Background Amyotrophic lateral sclerosis (ALS) is increasingly recognised as a multi-system disorder, presenting with extra-motor symptoms which arise secondary to motor degeneration or are indicative of wider pathophysiology. Extra-motor symptoms such as cognitive impairment, behavioural change, neuropsychiatric symptoms, sleep disturbances, fatigue, sialorrhea, and pain are common in, and impactful upon, people with ALS.

Aim/Hypothesis We aimed to systematically review historical clinical trials in ALS to identify if extra-motor features of ALS were explored as outcome measures and if so describe the tools used. We hypothesise that assessment of extra-motor symptoms has been largely neglected in trial design and that where evaluated, it has been with assessment tools which are not designed to evaluate these symptoms in people with ALS.

Methods We reviewed clinical trials of investigative medicinal products in ALS, since the licensing of riluzole. Trial registry databases including WHO International Trials Registry, European Clinical Trials Register,, and PubMed were systematically searched for Phase II, III or IV trials registered, completed or published between 01/01/1994 and 16/09/2020. No language restrictions were applied. We evaluated the use of assessment tools to investigate extra-motor symptom as outcome measures.

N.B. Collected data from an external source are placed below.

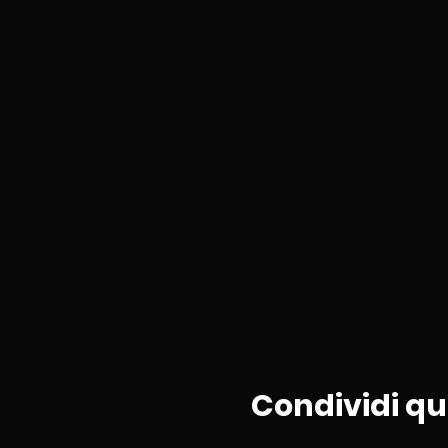
Condividi q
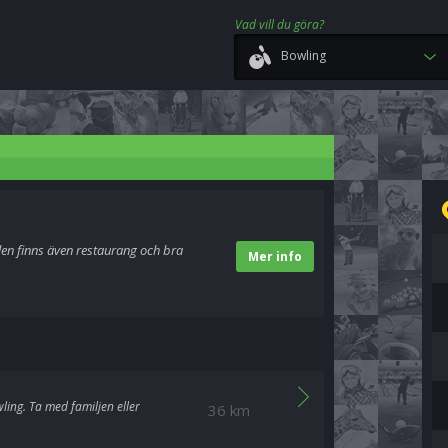
Vad vill du göra?
Bowling
len finns även restaurang och bra
Mer info
ing. Ta med familjen eller
36 km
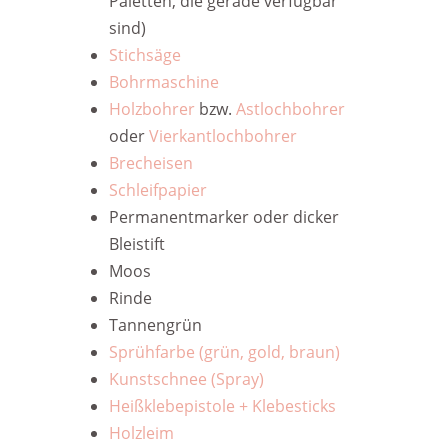
Paletten, die gerade verfügbar
sind)
Stichsäge
Bohrmaschine
Holzbohrer
bzw.
Astlochbohrer
oder
Vierkantlochbohrer
Brecheisen
Schleifpapier
Permanentmarker oder dicker
Bleistift
Moos
Rinde
Tannengrün
Sprühfarbe (grün, gold, braun)
Kunstschnee (Spray)
Heißklebepistole + Klebesticks
Holzleim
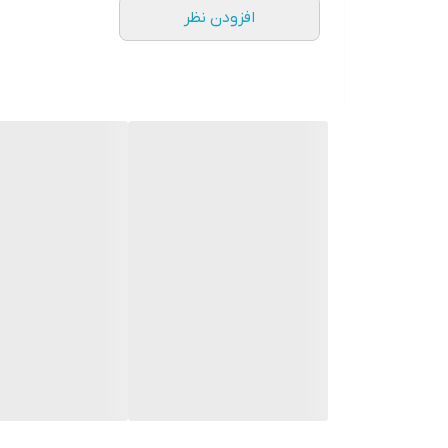
افزودن نظر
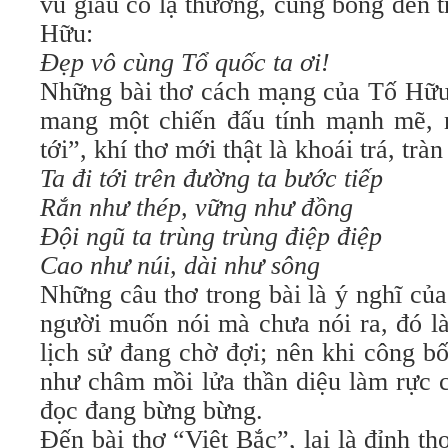
vũ giàu có lạ thường, cũng bỗng đến tr
Hữu:
Ðẹp vô cùng Tổ quốc ta ơi!
Những bài thơ cách mạng của Tố Hữu 
mang một chiến đấu tính mạnh mẽ, 
tới”, khí thơ mới thật là khoái trá, tràn
Ta đi tới trên đường ta bước tiếp
Rắn như thép, vững như đồng
Ðội ngũ ta trùng trùng điệp điệp
Cao như núi, dài như sông
Những câu thơ trong bài là ý nghĩ của
người muốn nói mà chưa nói ra, đó là
lịch sử đang chờ đợi; nên khi công bố 
như châm mồi lửa thần diệu làm rực 
đọc đang bừng bừng.
Ðến bài thơ “Việt Bắc”, lại là đỉnh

Results 237 clinical trials were included in this review for use of outcome measures. These trials evaluated cognitive impairment (16 trials, 6.8%), behavioural change (38, 16%), neuropsychiatric symptoms (75, 32%), sleep disturbances (12, 5%), fatigue (18), 8%, saliva (182, 77%) and pain (55, 23%). 29 trials (12%) did not include any assessment of extra-motor symptoms. 51 versions or combinations of assessment tools were utilised in these trials. The most commonly used primary outcome measure in ALS trials, the ALS-FRS(R), is a physical functioning assessment with one sub-domain item assessing saliva. The ALS-FRS accounted for the full number of trials assessing saliva in this review. 6 instruments used were ALS-specific (designed and validated specifically for people with ALS), 14 were symptom-specific, 4 were both, and 9 were generic (evaluated the symptom within a general measure, eg QoL).

Conclusions Extra-motor symptoms have been under-evaluated in trials for people with ALS. Where evaluated, this has been primarily using assessment tools which are not specific to ALS or the extra-motor symptom, which may affect the validity of conclusions drawn regarding the impact of candidate drugs.